The mechanisms of AIE explain fluorescence enhancement upon aggregation through various hypotheses. The restriction of intramolecular motion (RIM) is the most widely accepted [43,52], where suppressed rotation (RIR) and vibration (RIV) prevent non-radiative energy loss, leading to enhanced fluorescence [53]. Excimer formation occurs when aggregated luminogens form excited-state dimers, contributing to emission [54], while J-aggregate formation results from dipole–dipole interactions aligning molecules in a head-to-tail fashion, causing red-shifted fluorescence [55,56]. The inhibition of Twisted Intramolecular Charge Transfer (TICT) prevents fluorescence quenching [57], while Excited-State Intramolecular Proton Transfer (ESIPT) stabilizes highly emissive tautomers [58]. Unlike traditional fluorophores that experience ACQ due to strong π–π stacking, AIEgens minimize these interactions by adopting non-planar conformations. Additionally, Clusterization-Triggered Emission (CTE) arises from the clustering of non-conjugated electron-rich and deficient groups, facilitating through-space electronic interactions, while conformational planarization enhances conjugation and fluorescence by inducing molecular rigidity in the aggregated state [59].

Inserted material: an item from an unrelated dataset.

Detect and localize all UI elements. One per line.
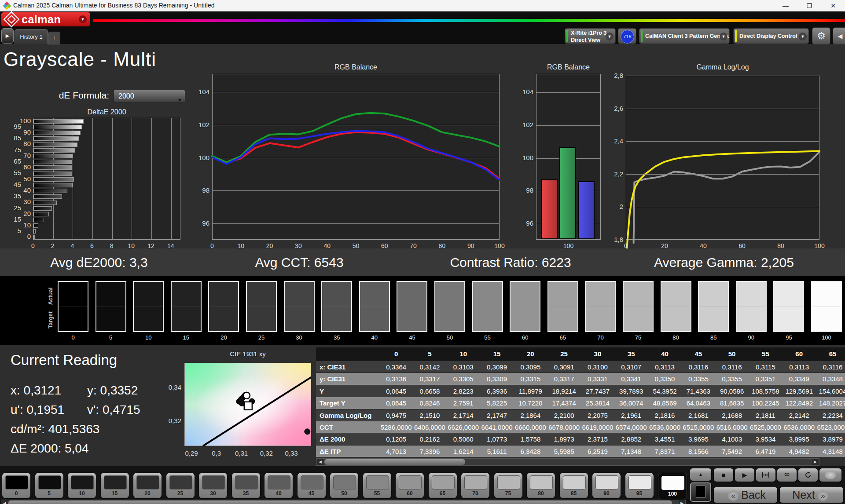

Extensive research has led to the development of numerous AIE luminogens based on the restriction of intramolecular motion (RIM) mechanism. These AIEgens exhibit strong fluorescence in the aggregated state, along with desirable features such as a large Stokes’ shift, high photostability, and minimal background noise in dilute solutions [60]. Additionally, their integration into stimuli-responsive materials has enabled the development of next-generation functional devices with advanced optical and sensing capabilities. Their limited intramolecular motions when aggregated limit non-radiative decay and greatly increase or activate their fluorescence emission [61]. The identification of AIE events has changed our knowledge of photoluminescence by showing how high photoluminescent quantum yield (PLQY) in solid and aggregated states can be used for modern technologies and real-world applications. Beyond chemical sensing, AIEgens have shown great promise in biomedical uses, including theranostics, biosensing, and bioimaging. Furthermore, they play a promising role in the optoelectronics domain, including LEDs, organic photovoltaics, and electrofluorochrome applications [62].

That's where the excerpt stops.